> Exercise
Scan the data below. Pull out each line where "titles" occurs.

> Supplied entries
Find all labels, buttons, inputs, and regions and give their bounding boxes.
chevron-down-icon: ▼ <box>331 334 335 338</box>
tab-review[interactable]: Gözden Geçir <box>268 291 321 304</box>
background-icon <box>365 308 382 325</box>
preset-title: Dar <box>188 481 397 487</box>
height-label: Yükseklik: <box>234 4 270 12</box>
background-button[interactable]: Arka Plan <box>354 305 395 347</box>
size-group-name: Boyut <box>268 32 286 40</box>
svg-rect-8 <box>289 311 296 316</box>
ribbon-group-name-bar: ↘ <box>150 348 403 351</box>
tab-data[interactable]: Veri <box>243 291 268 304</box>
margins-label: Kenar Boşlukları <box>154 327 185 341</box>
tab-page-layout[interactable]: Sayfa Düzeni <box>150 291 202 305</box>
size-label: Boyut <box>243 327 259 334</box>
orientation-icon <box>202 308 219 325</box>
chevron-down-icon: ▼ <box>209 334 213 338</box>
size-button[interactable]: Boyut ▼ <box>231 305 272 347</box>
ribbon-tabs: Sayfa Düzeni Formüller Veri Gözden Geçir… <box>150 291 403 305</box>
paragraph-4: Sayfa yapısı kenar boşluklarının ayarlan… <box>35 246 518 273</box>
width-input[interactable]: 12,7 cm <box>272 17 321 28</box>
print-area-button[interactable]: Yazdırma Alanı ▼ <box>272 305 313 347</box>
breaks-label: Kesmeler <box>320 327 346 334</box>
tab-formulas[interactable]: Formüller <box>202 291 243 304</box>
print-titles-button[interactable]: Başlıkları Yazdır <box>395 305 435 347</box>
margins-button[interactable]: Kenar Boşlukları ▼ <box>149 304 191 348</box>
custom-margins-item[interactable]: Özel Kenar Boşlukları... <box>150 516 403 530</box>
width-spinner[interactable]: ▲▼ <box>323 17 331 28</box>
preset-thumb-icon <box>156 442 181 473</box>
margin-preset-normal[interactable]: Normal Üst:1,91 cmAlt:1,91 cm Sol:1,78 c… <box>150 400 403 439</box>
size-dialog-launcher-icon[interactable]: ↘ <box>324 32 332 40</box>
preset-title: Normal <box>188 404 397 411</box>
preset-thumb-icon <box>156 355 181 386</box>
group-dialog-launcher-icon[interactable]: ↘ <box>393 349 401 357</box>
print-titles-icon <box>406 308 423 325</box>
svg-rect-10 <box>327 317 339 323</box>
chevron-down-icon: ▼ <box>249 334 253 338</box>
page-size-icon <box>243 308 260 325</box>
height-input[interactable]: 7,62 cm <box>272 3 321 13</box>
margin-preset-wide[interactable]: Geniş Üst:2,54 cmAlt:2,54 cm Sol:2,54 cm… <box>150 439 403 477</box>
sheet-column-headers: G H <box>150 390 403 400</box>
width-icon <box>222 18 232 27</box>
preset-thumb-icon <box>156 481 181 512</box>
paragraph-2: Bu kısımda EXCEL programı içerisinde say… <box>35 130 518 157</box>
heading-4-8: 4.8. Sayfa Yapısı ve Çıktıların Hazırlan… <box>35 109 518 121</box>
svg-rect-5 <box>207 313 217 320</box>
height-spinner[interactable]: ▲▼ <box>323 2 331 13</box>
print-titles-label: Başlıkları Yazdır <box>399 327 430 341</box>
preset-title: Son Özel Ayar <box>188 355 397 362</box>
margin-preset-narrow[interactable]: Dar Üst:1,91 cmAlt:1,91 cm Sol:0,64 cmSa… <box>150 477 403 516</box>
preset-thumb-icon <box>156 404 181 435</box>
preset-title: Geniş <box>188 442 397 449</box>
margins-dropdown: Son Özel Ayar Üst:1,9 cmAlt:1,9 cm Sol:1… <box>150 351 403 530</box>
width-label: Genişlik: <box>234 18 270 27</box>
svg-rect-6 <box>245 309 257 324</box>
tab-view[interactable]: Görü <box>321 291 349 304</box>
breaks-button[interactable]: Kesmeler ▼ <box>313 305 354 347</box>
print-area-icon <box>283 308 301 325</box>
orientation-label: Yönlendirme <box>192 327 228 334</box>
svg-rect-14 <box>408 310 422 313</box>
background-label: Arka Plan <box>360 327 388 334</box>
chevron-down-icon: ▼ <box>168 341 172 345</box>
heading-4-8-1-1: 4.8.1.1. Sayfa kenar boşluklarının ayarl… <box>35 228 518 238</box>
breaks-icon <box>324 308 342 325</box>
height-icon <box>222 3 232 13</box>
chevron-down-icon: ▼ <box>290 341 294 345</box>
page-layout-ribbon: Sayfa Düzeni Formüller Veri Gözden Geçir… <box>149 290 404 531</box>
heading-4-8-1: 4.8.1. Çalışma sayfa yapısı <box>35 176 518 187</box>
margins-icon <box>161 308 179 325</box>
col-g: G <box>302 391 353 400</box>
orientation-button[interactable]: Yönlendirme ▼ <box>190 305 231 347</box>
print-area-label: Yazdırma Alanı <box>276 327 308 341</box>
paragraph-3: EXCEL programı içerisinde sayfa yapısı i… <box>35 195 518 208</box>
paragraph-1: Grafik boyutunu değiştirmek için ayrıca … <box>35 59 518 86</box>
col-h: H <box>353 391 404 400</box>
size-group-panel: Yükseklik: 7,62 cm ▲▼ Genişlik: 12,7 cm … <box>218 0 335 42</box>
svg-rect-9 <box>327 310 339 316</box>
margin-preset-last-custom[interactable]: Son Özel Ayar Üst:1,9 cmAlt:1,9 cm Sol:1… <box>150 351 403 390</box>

> Response for this exercise
print-titles-button[interactable]: Başlıkları Yazdır <box>395 305 435 347</box>
print-titles-icon <box>406 308 423 325</box>
print-titles-label: Başlıkları Yazdır <box>399 327 430 341</box>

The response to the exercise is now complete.